Escape: A journey into migrants’ hopes and fears

Polish choreographer Joanna Puchala directs a powerful dance performance showing the migrants’ emotional and perilous journey.

Escape — Mariusz Minkowski


2016/08/14 Issue: 68 Page: 23


The Arab Weekly
Dunia El-Zobaidi



London - Concern for refugees try­ing to reach Europe by sea inspired Polish choreog­rapher Joanna Puchala to direct a powerful dance performance showing the migrants’ emotional and perilous journey.

Puchala used an aerial sling on stage backed by carefully com­posed music and video projection to evoke the migrants’ feelings of nostalgia, melancholy and hope in her production Escape.

“It is all abstract and the fantasy element is brought about by the fabric, movement and the audio-visual experience. All fused to­gether makes it appear as if it was a dream, sometimes a nightmare,” Puchala said.

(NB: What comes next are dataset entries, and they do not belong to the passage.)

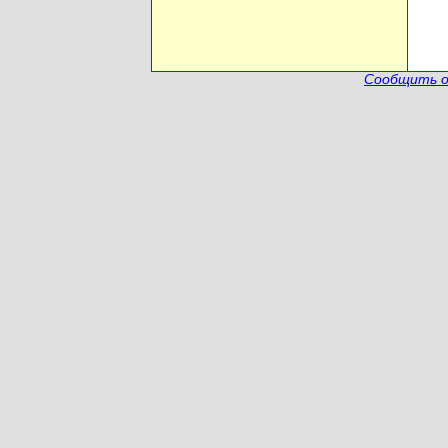
Сообщить о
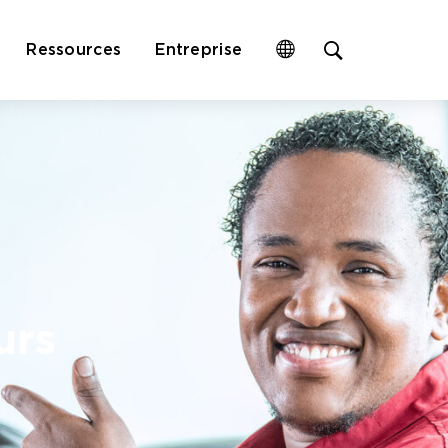
Open
Ressources
Entreprise
site
search
form
urs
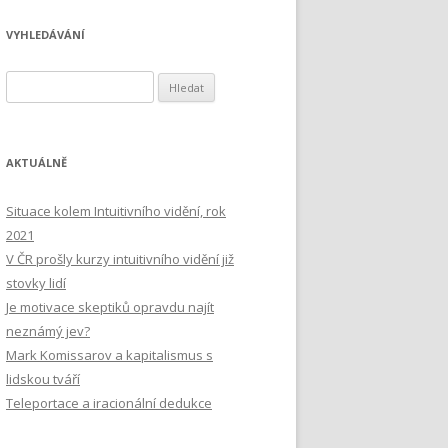
VYHLEDÁVÁNÍ
Vyhledávání
AKTUÁLNĚ
Situace kolem Intuitivního vidění, rok
2021
V ČR prošly kurzy intuitivního vidění již
stovky lidí
Je motivace skeptiků opravdu najít
neznámý jev?
Mark Komissarov a kapitalismus s
lidskou tváří
Teleportace a iracionální dedukce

“While developing the choreog­raphy, we created the storyline to bring an authenticity to the visual aspect of the performance. Each scene and movement comes out of the physical narration we have cre­ated.”

Composer Stefano Guzzetti was a relevant choice for the production as he shares with Puchala a deep connection with the sea, being a native of Sardinia.

“As I was working with our com­poser Stefano, our thoughts syn­chronised and followed a proces­sion of similar images of nature such as a calm sea, a raft, a storm, rain, moonlight and the night,” Puchala said.

A refugee from Poland, which she left at the start of the trans­formation from communism to democracy, Puchala, like many refugees from the Middle East and Africa struggling to reach Western Europe, has travelled the world looking for freedom that was miss­ing from her life.

Puchala ended up in London, which, she said, was the only place that provided rights, freedom and equal treatment as any British citi­zen would have.

“I found a home in London but I kept up my love for sailing, espe­cially in Italy,” she said. “I’ve been to Sicily, sailed around Aeolians islands, visited Lampedusa and there I was introduced to the refu­gee situation.”

For 15 years, Puchala has trav­elled around developing countries in Asia, Africa, Central and South America where she was exposed to poor living conditions and viola­tions of human rights experienced by the inhabitants.

Her work with LCP Dance Thea­tre, a troupe designated to raise awareness of human rights issues, encouraged her to engage audi­ences in discussion and to inspire them to help others.

“I was very lucky because I found my place and I was offered a very good education, so I could realise my dreams and create art,” Puchala said. “Not everyone has had such an opportunity. Therefore, through the performing arts, I try to talk about the difficulties of being not accepted in your own country and how, if we are lucky, we can find happiness in another culture, like what hap­pened to me.”

However, Puchala said she real­ises that the reality of other refu­gees can be much harder than her own experiences.

“By leaving your own home you might find conditions worse and often violent. The price of becom­ing a refugee can be very high. Escape shows the general issues of refugees no matter where they come from, what colour they are, what religion they believe in or their gender,” she said.

The performance is simple and is left intentionally open to inter­pretation, Puchala explained. “We don’t want to revel too much. We leave it to the audience to go on their own journey as they watch the show. We hope they can find the value in what we are doing and exchange opinions with each other, about their experience and point of view.”

Aside from the clips of refugees sharing their experiences in the video projection and a few statis­tics of the situation, the perfor­mance has no dialogue.

“The aim of working on social issues in dance theatre is to let au­diences reflect on the situation of others,” Puchala said. “It is meant to encourage them to make their own changes in their communi­ties and the areas they live in and to inspire them to treat other na­tionalities equally and tolerate their cultures. This works in both directions: from the viewpoint of the refugees and that of the nations that welcome them.”

Deeper aspects of human rights violations, including social, eco­nomic and cultural diversity, fe­male abuse and racism, are high­lighted in the choreography.

The performance shows hap­piness while living at home, then struggle while crossing the sea and almost being drowned in a storm and unexpected circumstances leading eventually back to happi­ness by reaching the “promised land”, then nostalgia and sadness of feeling isolated from the com­munity that it was hoped would welcome refugees with open arms.

Escape was performed at the Blue Elephant Theatre in London and also at the Edinburgh Fringe Festival in Greenside/Nicolson Square August 16th-20th.


Dunia El-Zobaidi is an Arab Weekly correspondent in London.